(Record set)

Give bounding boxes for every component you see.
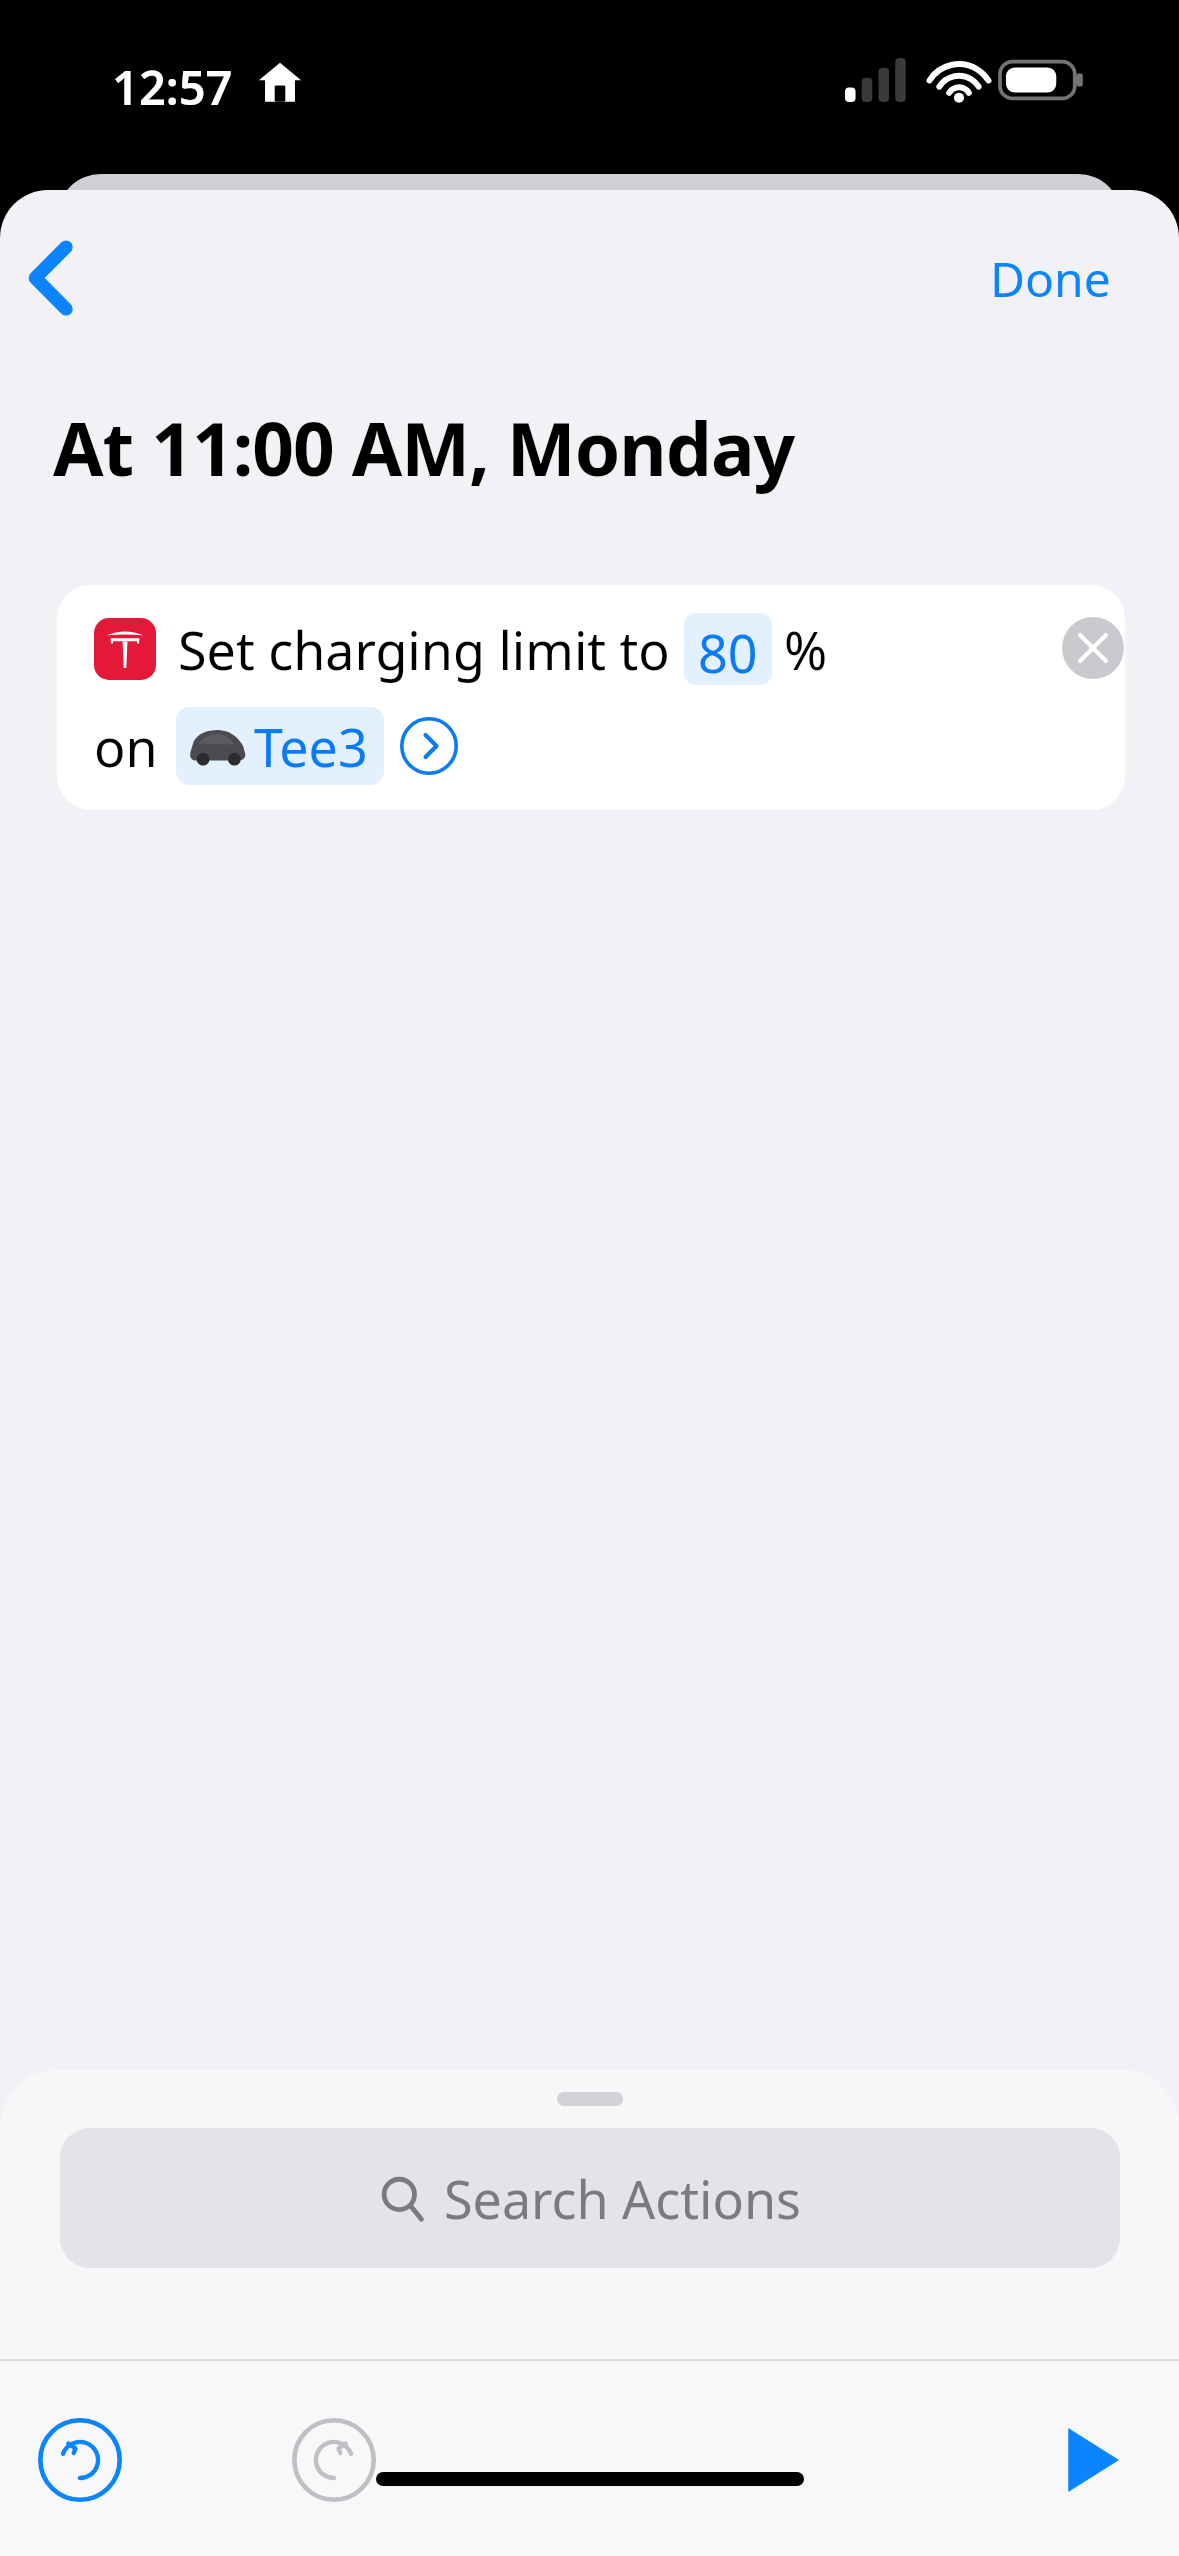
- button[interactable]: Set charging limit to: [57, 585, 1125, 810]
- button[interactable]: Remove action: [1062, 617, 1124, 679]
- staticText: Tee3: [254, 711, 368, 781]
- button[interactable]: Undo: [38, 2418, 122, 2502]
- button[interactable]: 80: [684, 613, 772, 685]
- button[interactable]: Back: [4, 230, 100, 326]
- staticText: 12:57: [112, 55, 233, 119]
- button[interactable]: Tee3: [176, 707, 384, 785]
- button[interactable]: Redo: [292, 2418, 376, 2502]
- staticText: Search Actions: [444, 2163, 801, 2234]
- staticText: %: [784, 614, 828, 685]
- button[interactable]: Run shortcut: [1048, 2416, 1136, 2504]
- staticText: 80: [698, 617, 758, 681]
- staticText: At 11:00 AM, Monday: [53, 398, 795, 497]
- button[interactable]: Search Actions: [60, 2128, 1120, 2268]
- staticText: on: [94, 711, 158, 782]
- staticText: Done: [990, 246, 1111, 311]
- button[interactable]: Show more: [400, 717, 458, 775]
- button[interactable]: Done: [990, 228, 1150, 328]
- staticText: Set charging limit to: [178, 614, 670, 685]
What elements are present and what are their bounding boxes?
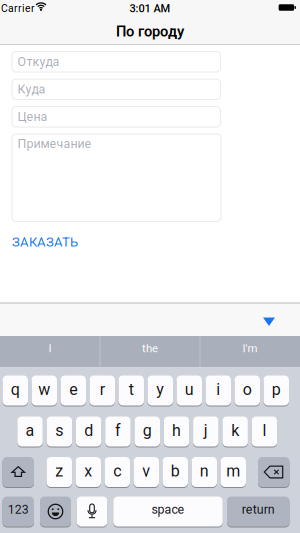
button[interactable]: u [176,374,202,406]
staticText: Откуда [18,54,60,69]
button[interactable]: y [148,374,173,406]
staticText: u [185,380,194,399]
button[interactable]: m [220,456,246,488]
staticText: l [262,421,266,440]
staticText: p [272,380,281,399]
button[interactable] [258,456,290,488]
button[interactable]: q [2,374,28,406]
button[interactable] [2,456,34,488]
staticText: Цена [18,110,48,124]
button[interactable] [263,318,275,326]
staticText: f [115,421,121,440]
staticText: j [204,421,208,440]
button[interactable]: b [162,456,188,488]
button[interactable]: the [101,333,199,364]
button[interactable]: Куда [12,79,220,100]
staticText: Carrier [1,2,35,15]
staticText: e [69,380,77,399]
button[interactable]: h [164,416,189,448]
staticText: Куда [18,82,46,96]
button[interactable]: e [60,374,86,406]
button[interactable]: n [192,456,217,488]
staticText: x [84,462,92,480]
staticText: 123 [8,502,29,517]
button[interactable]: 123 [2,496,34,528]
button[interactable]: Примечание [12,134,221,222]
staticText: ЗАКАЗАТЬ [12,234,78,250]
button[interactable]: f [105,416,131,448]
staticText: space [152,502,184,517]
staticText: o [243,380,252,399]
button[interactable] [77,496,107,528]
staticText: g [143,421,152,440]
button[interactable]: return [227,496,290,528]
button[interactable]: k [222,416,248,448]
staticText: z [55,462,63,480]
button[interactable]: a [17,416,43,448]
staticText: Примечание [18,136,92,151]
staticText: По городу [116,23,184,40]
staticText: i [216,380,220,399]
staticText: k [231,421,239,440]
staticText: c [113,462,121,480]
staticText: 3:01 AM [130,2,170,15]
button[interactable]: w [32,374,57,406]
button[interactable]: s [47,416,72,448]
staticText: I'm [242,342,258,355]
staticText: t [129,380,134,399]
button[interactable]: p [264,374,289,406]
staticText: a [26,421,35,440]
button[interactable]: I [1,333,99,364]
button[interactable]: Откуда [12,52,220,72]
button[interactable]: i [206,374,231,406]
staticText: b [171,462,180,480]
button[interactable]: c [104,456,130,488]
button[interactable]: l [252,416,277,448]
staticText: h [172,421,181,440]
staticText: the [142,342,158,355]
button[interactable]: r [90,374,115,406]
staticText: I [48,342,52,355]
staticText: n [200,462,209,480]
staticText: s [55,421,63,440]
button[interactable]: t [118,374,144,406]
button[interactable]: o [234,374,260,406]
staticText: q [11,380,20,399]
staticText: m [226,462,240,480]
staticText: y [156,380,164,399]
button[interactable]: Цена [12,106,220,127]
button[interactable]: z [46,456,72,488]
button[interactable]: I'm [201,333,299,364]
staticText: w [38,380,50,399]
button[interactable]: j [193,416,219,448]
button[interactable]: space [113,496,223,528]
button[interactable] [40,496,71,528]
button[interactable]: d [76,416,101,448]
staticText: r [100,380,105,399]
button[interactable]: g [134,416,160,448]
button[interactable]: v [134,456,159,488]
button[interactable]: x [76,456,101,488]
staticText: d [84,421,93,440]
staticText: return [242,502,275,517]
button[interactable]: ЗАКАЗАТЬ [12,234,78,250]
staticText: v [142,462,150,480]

(End Record set)

▶ [Task details] Above are the records; reproduce them exactly and leave out the pictures.

▶ [Answer area]
Give bounding boxes for every component you see.
- button[interactable]: Set charging limit to: [57, 585, 1125, 810]
- button[interactable]: Remove action: [1062, 617, 1124, 679]
- staticText: Tee3: [254, 711, 368, 781]
- button[interactable]: Undo: [38, 2418, 122, 2502]
- button[interactable]: 80: [684, 613, 772, 685]
- button[interactable]: Back: [4, 230, 100, 326]
- staticText: 12:57: [112, 55, 233, 119]
- button[interactable]: Tee3: [176, 707, 384, 785]
- button[interactable]: Redo: [292, 2418, 376, 2502]
- staticText: Search Actions: [444, 2163, 801, 2234]
- staticText: %: [784, 614, 828, 685]
- button[interactable]: Run shortcut: [1048, 2416, 1136, 2504]
- staticText: 80: [698, 617, 758, 681]
- staticText: At 11:00 AM, Monday: [53, 398, 795, 497]
- button[interactable]: Search Actions: [60, 2128, 1120, 2268]
- staticText: on: [94, 711, 158, 782]
- staticText: Done: [990, 246, 1111, 311]
- button[interactable]: Show more: [400, 717, 458, 775]
- button[interactable]: Done: [990, 228, 1150, 328]
- staticText: Set charging limit to: [178, 614, 670, 685]
What elements are present and what are their bounding boxes?
button[interactable]: u [176,374,202,406]
staticText: Откуда [18,54,60,69]
button[interactable]: y [148,374,173,406]
staticText: u [185,380,194,399]
button[interactable]: m [220,456,246,488]
staticText: l [262,421,266,440]
staticText: p [272,380,281,399]
button[interactable] [258,456,290,488]
button[interactable]: q [2,374,28,406]
button[interactable] [2,456,34,488]
staticText: Цена [18,110,48,124]
button[interactable] [263,318,275,326]
staticText: f [115,421,121,440]
staticText: j [204,421,208,440]
button[interactable]: b [162,456,188,488]
button[interactable]: the [101,333,199,364]
button[interactable]: Куда [12,79,220,100]
staticText: Carrier [1,2,35,15]
staticText: e [69,380,77,399]
button[interactable]: h [164,416,189,448]
staticText: Куда [18,82,46,96]
button[interactable]: e [60,374,86,406]
button[interactable]: n [192,456,217,488]
staticText: x [84,462,92,480]
staticText: 123 [8,502,29,517]
button[interactable]: 123 [2,496,34,528]
button[interactable]: Примечание [12,134,221,222]
staticText: ЗАКАЗАТЬ [12,234,78,250]
button[interactable]: f [105,416,131,448]
staticText: space [152,502,184,517]
staticText: o [243,380,252,399]
button[interactable] [77,496,107,528]
staticText: g [143,421,152,440]
button[interactable]: return [227,496,290,528]
button[interactable]: k [222,416,248,448]
staticText: z [55,462,63,480]
button[interactable]: a [17,416,43,448]
staticText: Примечание [18,136,92,151]
staticText: По городу [116,23,184,40]
staticText: i [216,380,220,399]
staticText: k [231,421,239,440]
staticText: c [113,462,121,480]
staticText: 3:01 AM [130,2,170,15]
button[interactable]: w [32,374,57,406]
button[interactable]: s [47,416,72,448]
staticText: I'm [242,342,258,355]
staticText: t [129,380,134,399]
button[interactable]: p [264,374,289,406]
staticText: a [26,421,35,440]
button[interactable]: I [1,333,99,364]
button[interactable]: Откуда [12,52,220,72]
button[interactable]: i [206,374,231,406]
staticText: b [171,462,180,480]
button[interactable]: c [104,456,130,488]
button[interactable]: l [252,416,277,448]
staticText: h [172,421,181,440]
staticText: the [142,342,158,355]
button[interactable]: r [90,374,115,406]
staticText: I [48,342,52,355]
staticText: n [200,462,209,480]
staticText: s [55,421,63,440]
button[interactable]: t [118,374,144,406]
button[interactable]: o [234,374,260,406]
staticText: q [11,380,20,399]
staticText: m [226,462,240,480]
staticText: y [156,380,164,399]
button[interactable]: Цена [12,106,220,127]
button[interactable]: z [46,456,72,488]
button[interactable]: I'm [201,333,299,364]
staticText: w [38,380,50,399]
button[interactable]: j [193,416,219,448]
button[interactable]: space [113,496,223,528]
button[interactable] [40,496,71,528]
button[interactable]: d [76,416,101,448]
staticText: r [100,380,105,399]
button[interactable]: g [134,416,160,448]
button[interactable]: v [134,456,159,488]
button[interactable]: x [76,456,101,488]
staticText: d [84,421,93,440]
staticText: return [242,502,275,517]
button[interactable]: ЗАКАЗАТЬ [12,234,78,250]
staticText: v [142,462,150,480]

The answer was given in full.